WHAT IS BEING ASKED ▸
Below are the entries; give again exactly the lines from the one mentioning "For every named target in this 1117×1320" through the one mentioning "Allow selection (558, 843)", inclusive.

[Saved data entries]
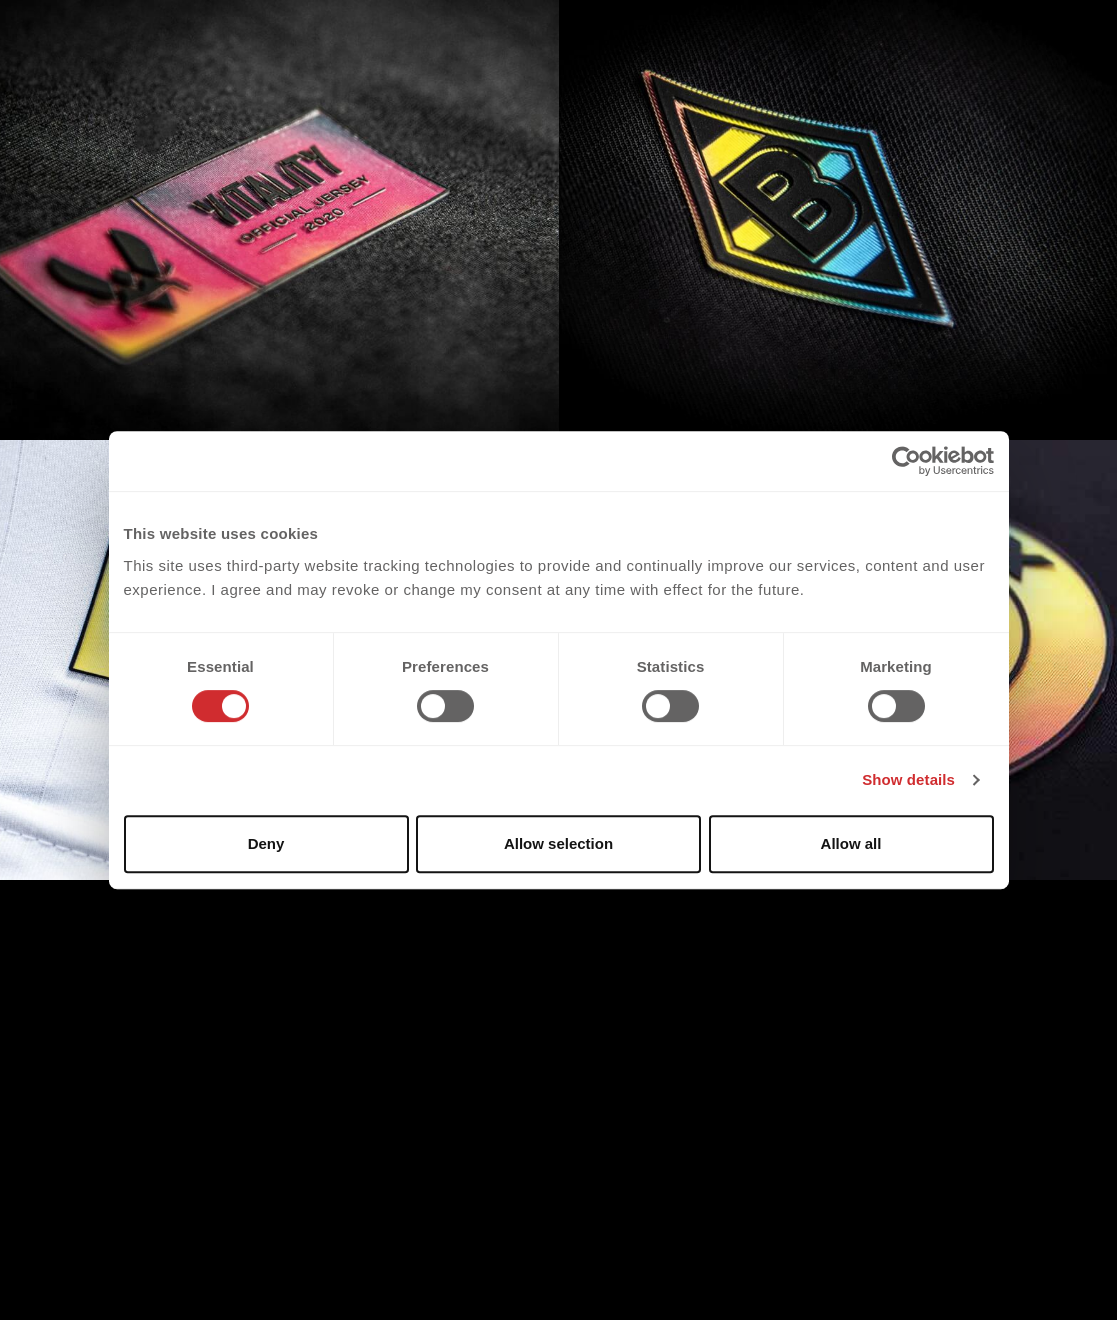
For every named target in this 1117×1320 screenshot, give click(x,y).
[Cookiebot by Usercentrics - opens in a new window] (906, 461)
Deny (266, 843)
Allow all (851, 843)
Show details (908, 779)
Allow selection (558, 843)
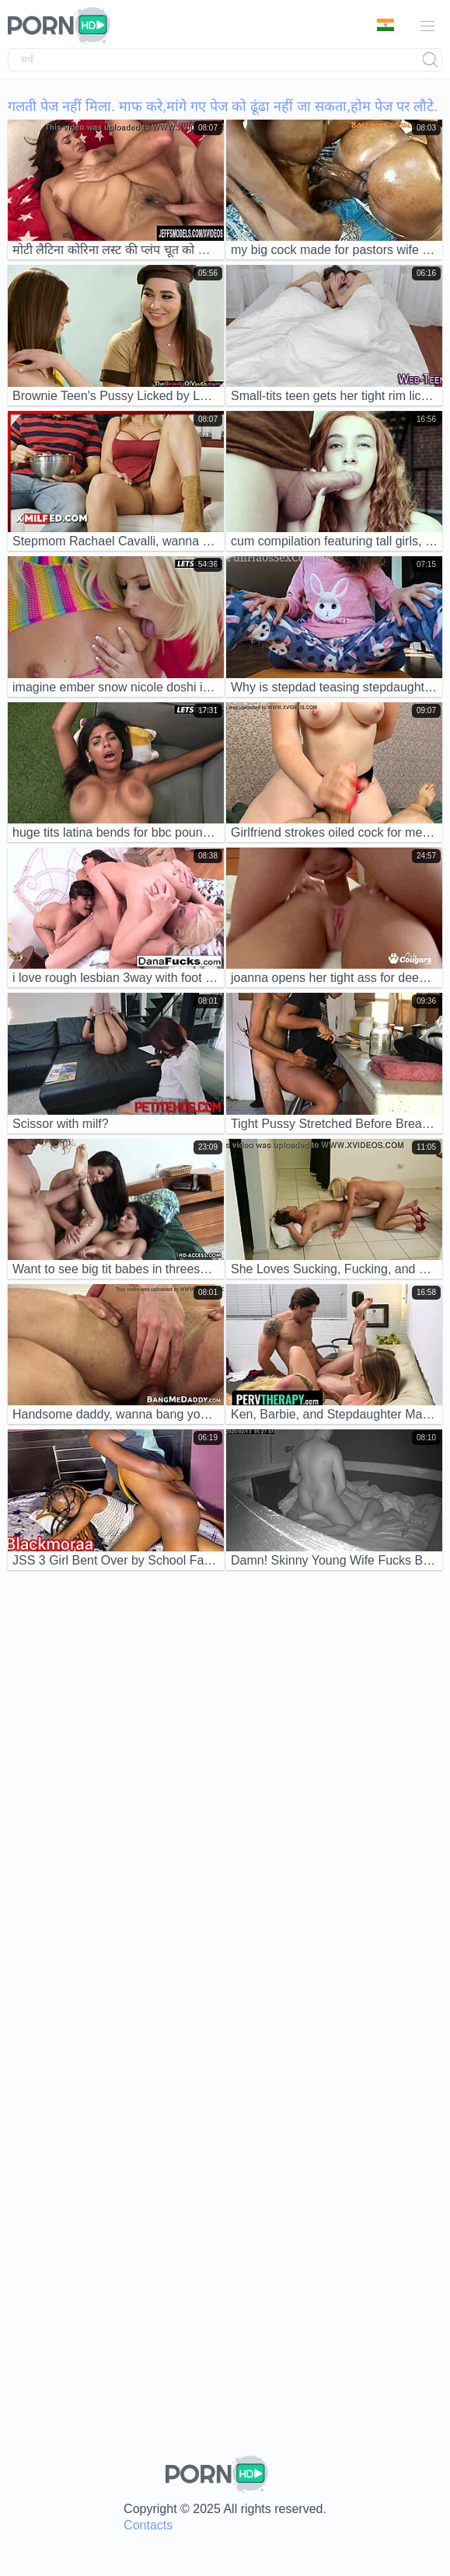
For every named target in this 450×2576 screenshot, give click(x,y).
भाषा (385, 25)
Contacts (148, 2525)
---
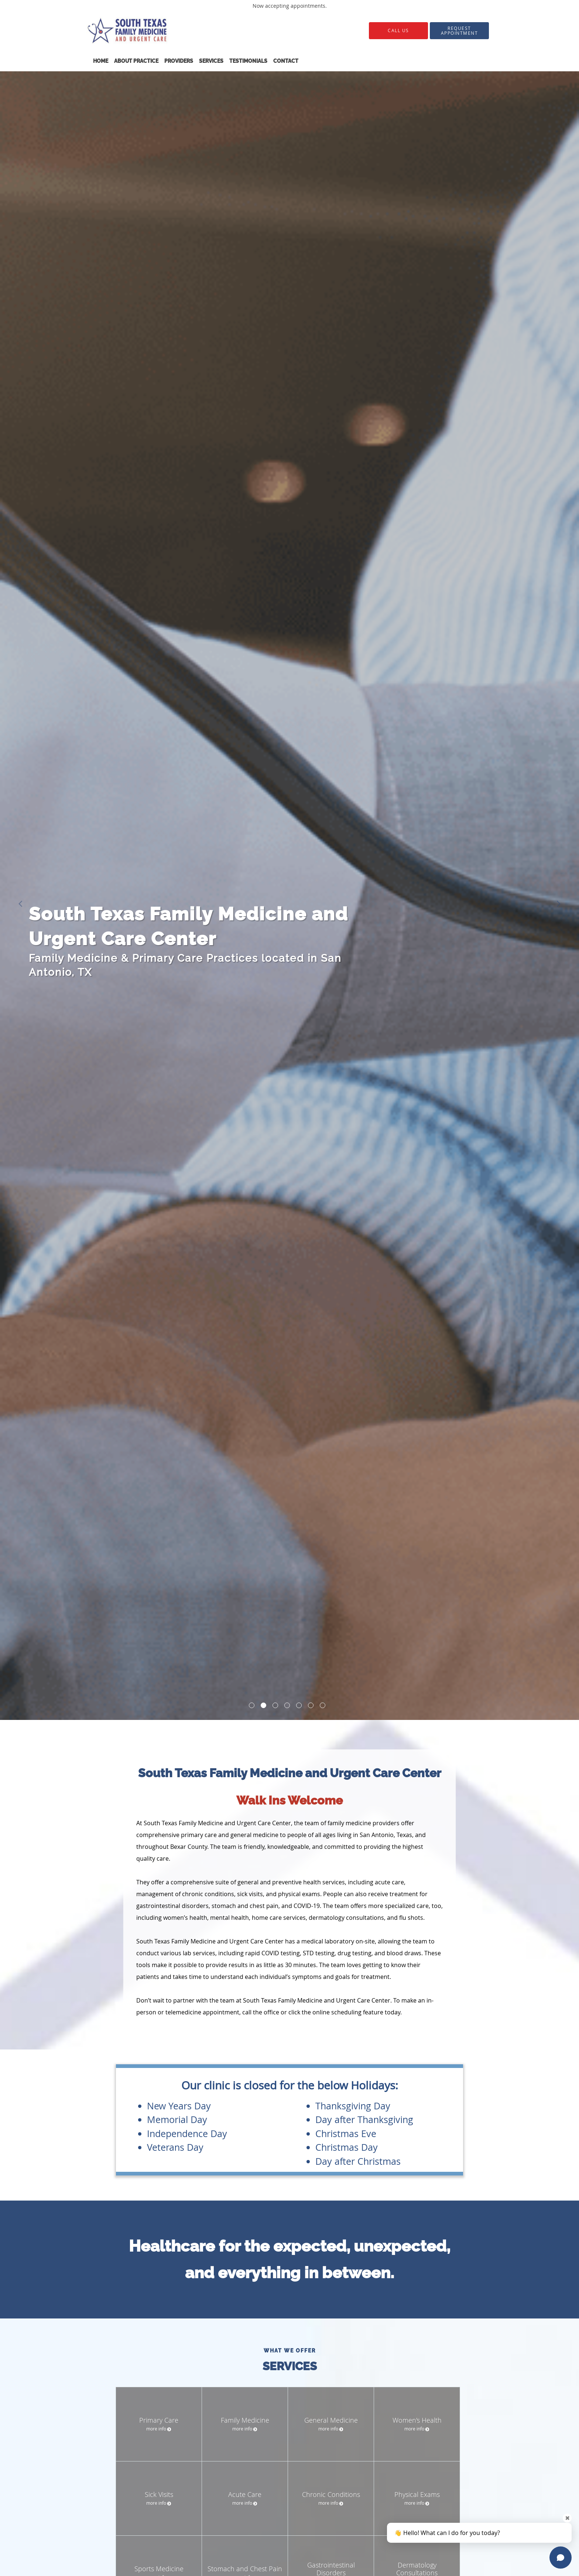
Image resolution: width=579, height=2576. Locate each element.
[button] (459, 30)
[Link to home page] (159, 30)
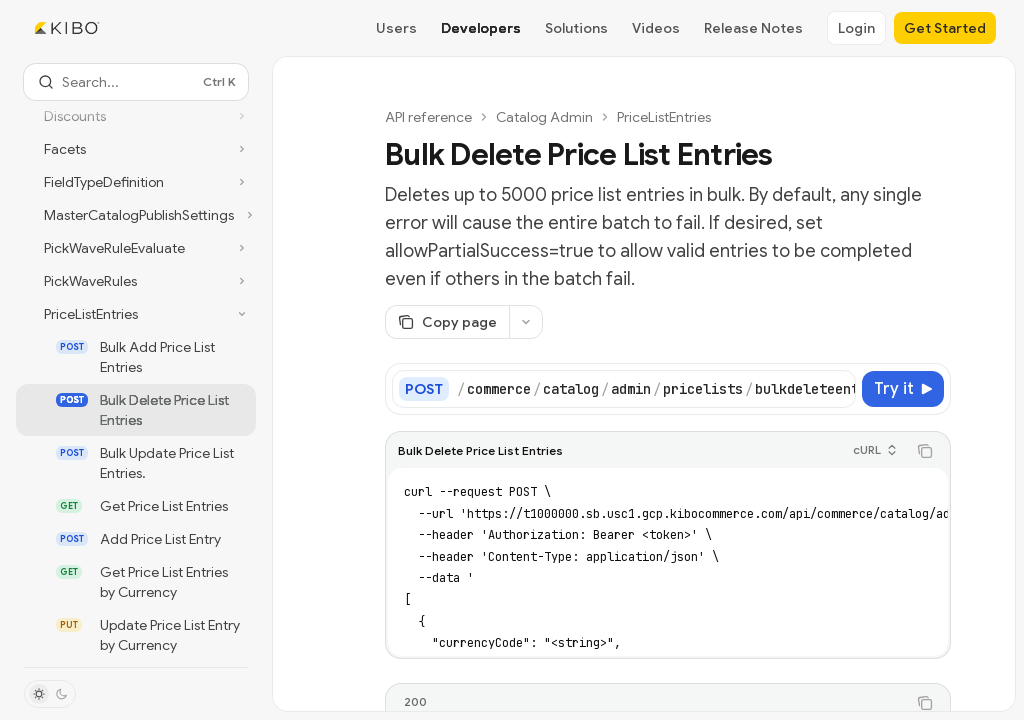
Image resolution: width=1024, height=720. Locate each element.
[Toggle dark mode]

TASK ANSWER ▸
For every named target in this 1117×1320 screenshot, give click(x,y).
[Cookiebot by Usercentrics - opens in a new window] (906, 461)
Deny (266, 843)
Allow all (851, 843)
Show details (908, 779)
Allow selection (558, 843)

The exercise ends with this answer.